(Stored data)
-- -- --

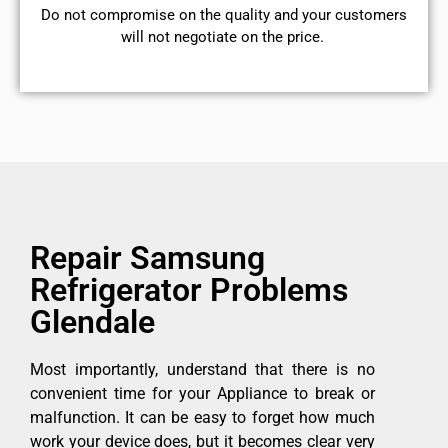
​Do not compromise on the quality and your customers
will not negotiate on the price.
Repair Samsung
Refrigerator Problems
Glendale
Most importantly, understand that there is no
convenient time for your Appliance to break or
malfunction. It can be easy to forget how much
work your device does, but it becomes clear very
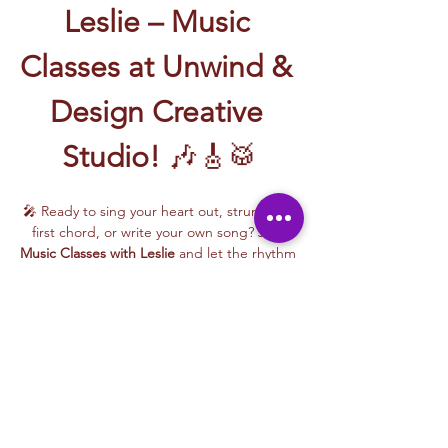
Leslie – Music 
Classes at Unwind & 
Design Creative 
Studio!
 🎶🎸🥁
🎤 Ready to sing your heart out, strum your 
first chord, or write your own song? Join 
Music Classes with Leslie
 and let the rhythm 
take over!
Leslie brings the energy, talent, and fun to 
every class—whether you're learning guitar 
basics, harmonizing with others, or 
stepping into your songwriting era. These 
upbeat, beginner-friendly sessions are filled 
with laughter, music, and creativity for all.
🎵 Learn how to:
Strum and jam on the guitar 🎸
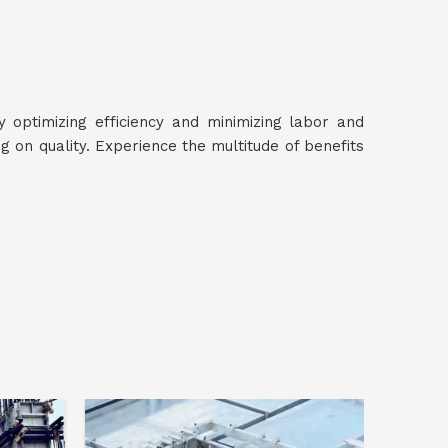
y optimizing efficiency and minimizing labor and
 on quality. Experience the multitude of benefits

-- -- --

**ABOUT THIS EXERCISE:**
The answer must consist solely of the lines from the first line of the data through the line containing "convenient time for", inclusive, reproduced exactly and without pictures.

**WRITTEN ANSWER:**
​Do not compromise on the quality and your customers
will not negotiate on the price.
Repair Samsung
Refrigerator Problems
Glendale
Most importantly, understand that there is no
convenient time for your Appliance to break or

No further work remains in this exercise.